Location
- Country: Poland

Physical characteristics
- • location: in Niepołomice, Lesser Poland Voivodeship
- • location: near Świniary, Lesser Poland Voivodeship
- • coordinates: 50°08′01″N 20°29′38″E﻿ / ﻿50.133554°N 20.493850°E
- • elevation: 177.9 m (584 ft) AMSL
- Length: 31.05 km (19.29 mi)

Basin features
- Progression: Vistula→ Baltic Sea

= Drwinka =

Drwinka is a river, the right bank tributary of the Vistula with a length of 31.05 km (19 mi).

Drwinka flows in the Wieliczka and Bochnia Counties of Lesser Poland Voivodeship from sources near Niepołomice to the mouth in Świniary, 133.5 km (83 mi) into the Vistula River. Among its tributaries are streams and ditches from Niepołomice Forest, Wilczy Forest and from near Gawłówek.

The southeastern part of its catchment basin is situated in the sandy area of the Vistula valley, filled mainly with quaternary river sediments covered with loess and sandstones of a dozen or so feet.
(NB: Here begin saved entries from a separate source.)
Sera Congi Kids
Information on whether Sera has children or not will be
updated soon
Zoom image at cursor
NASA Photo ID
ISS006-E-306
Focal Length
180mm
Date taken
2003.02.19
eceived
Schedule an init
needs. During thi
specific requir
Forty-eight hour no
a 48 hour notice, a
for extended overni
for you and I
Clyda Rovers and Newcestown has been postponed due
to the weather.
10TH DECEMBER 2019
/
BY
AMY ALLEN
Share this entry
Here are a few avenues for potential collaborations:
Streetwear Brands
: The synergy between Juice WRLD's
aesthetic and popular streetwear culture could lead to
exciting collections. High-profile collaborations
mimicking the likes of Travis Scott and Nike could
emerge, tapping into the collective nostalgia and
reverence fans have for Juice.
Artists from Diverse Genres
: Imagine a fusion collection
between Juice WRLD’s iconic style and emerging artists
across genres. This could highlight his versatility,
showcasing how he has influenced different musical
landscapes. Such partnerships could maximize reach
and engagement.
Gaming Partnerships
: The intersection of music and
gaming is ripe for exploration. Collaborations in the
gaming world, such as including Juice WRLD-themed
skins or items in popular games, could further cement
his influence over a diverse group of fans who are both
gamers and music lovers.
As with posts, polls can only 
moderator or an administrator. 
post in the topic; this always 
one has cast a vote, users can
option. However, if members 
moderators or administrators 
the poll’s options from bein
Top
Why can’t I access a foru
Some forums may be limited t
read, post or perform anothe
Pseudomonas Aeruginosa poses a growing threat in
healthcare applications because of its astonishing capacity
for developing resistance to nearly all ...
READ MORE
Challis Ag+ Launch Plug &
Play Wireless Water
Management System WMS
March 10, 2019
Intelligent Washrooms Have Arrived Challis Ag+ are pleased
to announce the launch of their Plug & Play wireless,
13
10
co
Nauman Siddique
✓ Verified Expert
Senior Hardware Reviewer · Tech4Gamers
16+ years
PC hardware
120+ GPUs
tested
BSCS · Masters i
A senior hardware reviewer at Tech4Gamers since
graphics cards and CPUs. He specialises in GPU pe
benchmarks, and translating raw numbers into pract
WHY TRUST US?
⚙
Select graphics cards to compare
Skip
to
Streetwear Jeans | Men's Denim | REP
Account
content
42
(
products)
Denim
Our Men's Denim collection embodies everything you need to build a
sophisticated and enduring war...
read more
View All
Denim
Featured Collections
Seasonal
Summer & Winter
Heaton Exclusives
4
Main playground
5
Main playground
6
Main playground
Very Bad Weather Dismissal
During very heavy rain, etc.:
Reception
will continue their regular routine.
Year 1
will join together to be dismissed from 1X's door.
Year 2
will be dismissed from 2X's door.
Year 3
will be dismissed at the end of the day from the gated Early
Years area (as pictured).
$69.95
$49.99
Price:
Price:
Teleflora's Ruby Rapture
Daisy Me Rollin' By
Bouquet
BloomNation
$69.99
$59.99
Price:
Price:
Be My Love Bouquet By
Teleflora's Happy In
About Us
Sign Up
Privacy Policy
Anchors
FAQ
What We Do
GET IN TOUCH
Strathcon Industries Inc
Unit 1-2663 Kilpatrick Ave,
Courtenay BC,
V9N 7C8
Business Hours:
Here the river passes through the Niepołomice Forest, dividing it into two different flora complexes.

The overall quality assessment of the Drwinka river waters at its estuary in physico-chemical, hydrobiological and bacteriological terms corresponds to Class I or Class II standards. Water in Drwinka does not show signs of eutrophication.